Guest Post by Sherry Shindelar
I have been an avid student of the Civil War for a couple decades. However, until I started researching for my last book, I had no clue that the Yankees ever invaded Texas. But they did in November 1863. Why? Because of cotton. By 1863, the Federal blockade of the Confederate coastline was fairly secure, and Texas became the golden gateway for funding the Confederacy.
Cotton from Arkansas, western Louisiana, and East Texas traveled the Cotton Road. This dusty trail ran from the railroad terminus in Alleyton, Texas (about seventy miles west of Houston) by way of King’s Ranch near Corpus Christi to Brownsville and across the Rio Grande to Matamoros, Mexico, the largest cotton market in the world during the war.
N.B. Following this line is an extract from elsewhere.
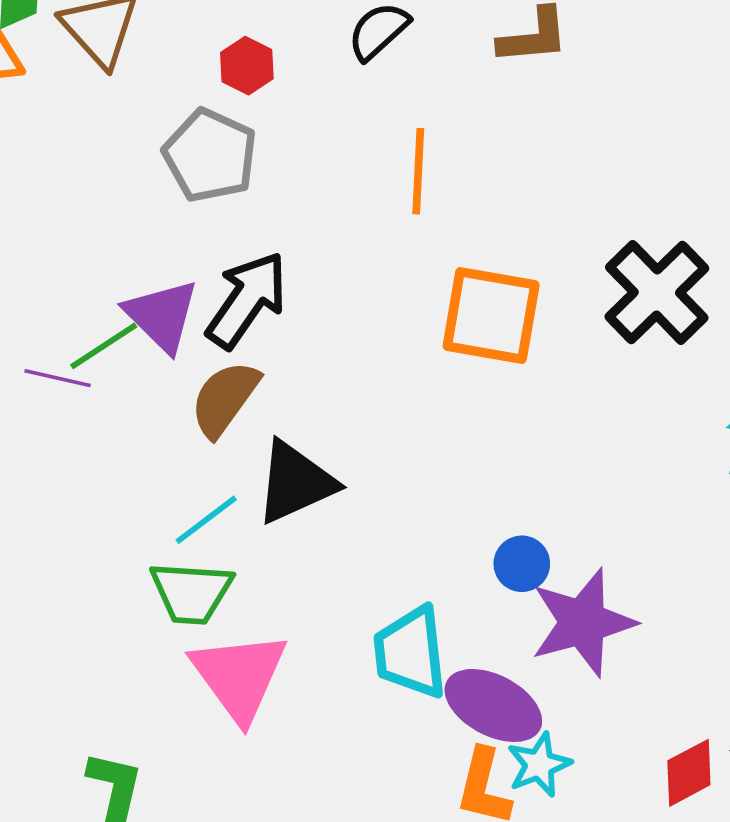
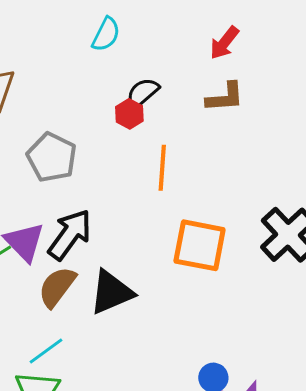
red hexagon: (247, 66) -> (129, 114), moved
black triangle: (295, 482) -> (111, 292), moved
In regard to commercial activity, it rivaled pre-war New Orleans or Baltimore.
A young teamster wrote that from the watchtower at King’s Ranch, the main stop on the way to Matamoros, he could see hundreds of wagons on the road at one time, a long train of dust rising up as they traveled toward the Rio Grande.
At some points, the trail was almost a mile wide, and more than one hundred miles of it was desert with no water. Puffs of cotton clung to the sagebrush and cacti along the way and lingered for years after the war.
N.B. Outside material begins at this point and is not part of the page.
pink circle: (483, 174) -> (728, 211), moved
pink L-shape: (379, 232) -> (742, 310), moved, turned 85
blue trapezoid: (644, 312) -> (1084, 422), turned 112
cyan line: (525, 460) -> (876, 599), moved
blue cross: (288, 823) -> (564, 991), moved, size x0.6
When the cotton reached Matamoros, it was loaded onto steamboats and/or wagons owned by Mexicans and transported to the mouth of the Rio Grande at the Gulf of Mexico. International ships from Britain, France, and other countries hovered there, sometimes hundreds at a time, waiting to fill their hulls . And the Yankees couldn’t stop them. If a Federal ship fired on a ship of another nationality, it could have been considered an act of war.
By 1863, cotton, which had sold for .10 cents a pound in 1860 sold for as much as $1.89 a pound, and one bale averaged 450 – 500 pounds. In just one week in August, twenty thousand pounds of gunpowder arrived in Brownsville, purchased with proceeds from the sale of cotton.
That’s why the Federal Army invaded Brownsville in early November 1863. Their mission was to stop or at least seriously hinder the cotton trade. The Yankees reached the city without resistance. However, they found a meager one hundred and fifty bales of cotton on the Texas side of the river and could only gaze at the more than ten thousand bales stacked along the Mexican wharves. The Rebs had moved or destroyed everything of value.
The invasion lasted for several months and forced the Confederates to find new trails for the cotton shipments, hauling the loads via San Antonio to Eagle Pass and Loredo. Unfortunately, the Yankees only netted a hundred or so bales.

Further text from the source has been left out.